Agent Systems: OpenClaw, Hermes, and Strands
Agent systems coordinate models, tools, memory, instructions, and workflows so software can pursue multi-step tasks with varying autonomy. Compare systems by control, observability, portability, permission boundaries, and recovery rather than the number of named agents.
What You Will Be Able to Decide
- Explain agent systems: openclaw, hermes, and strands in product and business terms.
- Apply this decision: Compare systems by control, observability, portability, permission boundaries, and recovery rather than the number of named agents.
- Recognise this material risk: autonomy and orchestration increase faster than the team's ability to inspect actions and recover from mistakes.
- Ask a consultant for evidence rather than reassurance.
A founder is deciding what to delegate to AI and what evidence to require before accepting the result.
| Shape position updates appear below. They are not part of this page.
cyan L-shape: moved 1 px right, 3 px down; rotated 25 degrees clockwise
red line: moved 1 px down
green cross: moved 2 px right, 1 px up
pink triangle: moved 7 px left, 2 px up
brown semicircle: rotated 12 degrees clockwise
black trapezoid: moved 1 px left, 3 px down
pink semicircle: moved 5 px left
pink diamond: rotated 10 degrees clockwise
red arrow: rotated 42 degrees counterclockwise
Agent systems coordinate models, tools, memory, instructions, and workflows so software can pursue multi-step tasks with varying autonomy.
A consultant can recommend and implement the technical approach. The founder still needs to decide which outcome matters, which risk is acceptable, and what evidence is sufficient.
The Practical Question
A founder is deciding what to delegate to AI and what evidence to require before accepting the result.
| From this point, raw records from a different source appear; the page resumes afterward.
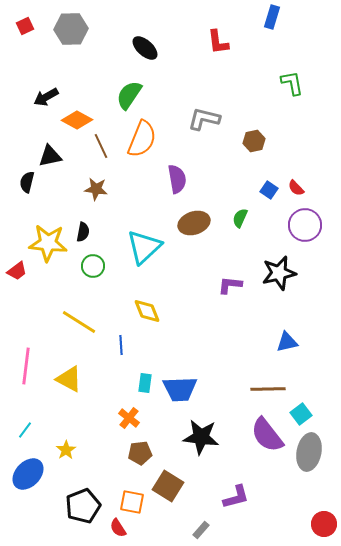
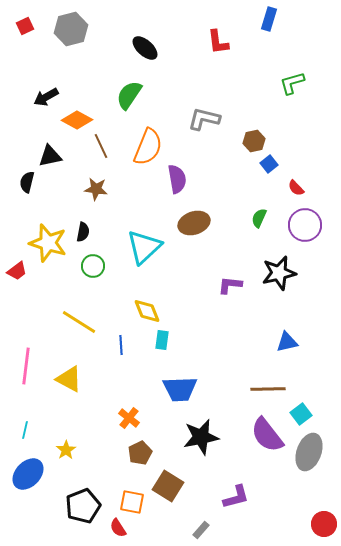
blue rectangle at (272, 17): moved 3 px left, 2 px down
gray hexagon at (71, 29): rotated 12 degrees counterclockwise
green L-shape at (292, 83): rotated 96 degrees counterclockwise
orange semicircle at (142, 139): moved 6 px right, 8 px down
blue square at (269, 190): moved 26 px up; rotated 18 degrees clockwise
green semicircle at (240, 218): moved 19 px right
yellow star at (48, 243): rotated 12 degrees clockwise
cyan rectangle at (145, 383): moved 17 px right, 43 px up
cyan line at (25, 430): rotated 24 degrees counterclockwise
black star at (201, 437): rotated 18 degrees counterclockwise
gray ellipse at (309, 452): rotated 9 degrees clockwise
brown pentagon at (140, 453): rotated 20 degrees counterclockwise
The immediate question is agent systems: openclaw, hermes, and strands. The technical label matters only because it changes a product decision, a responsibility, or the evidence required before launch.
Technical term
Agent Systems: OpenClaw, Hermes, and Strands
Agent systems coordinate models, tools, memory, instructions, and workflows so software can pursue multi-step tasks with varying autonomy.
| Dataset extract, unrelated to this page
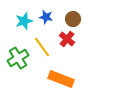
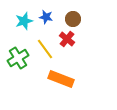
yellow line: moved 3 px right, 2 px down
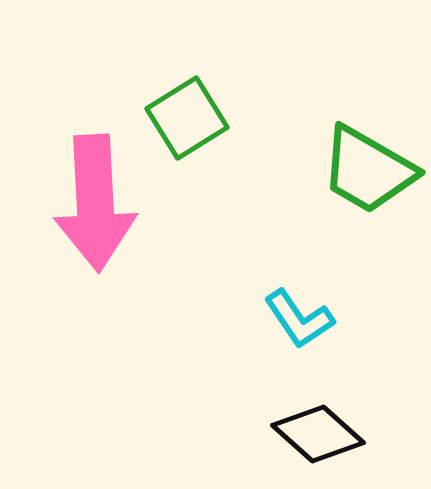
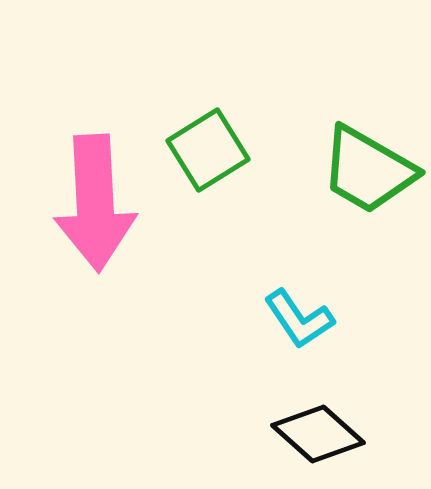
green square: moved 21 px right, 32 px down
Treat it like a clause in a commercial agreement: its value comes from making expectations and consequences clear, not from sounding formal.
What a Sound Approach Establishes
Start with the product consequence, then choose the simplest technical treatment that protects it. A longer tool list is not a stronger plan.
For this decision, the useful standard is that the output satisfies explicit constraints and survives review outside the conversation that produced it.
- Make the decision explicit: Compare systems by control, observability, portability, permission boundaries, and recovery rather than the number of named agents.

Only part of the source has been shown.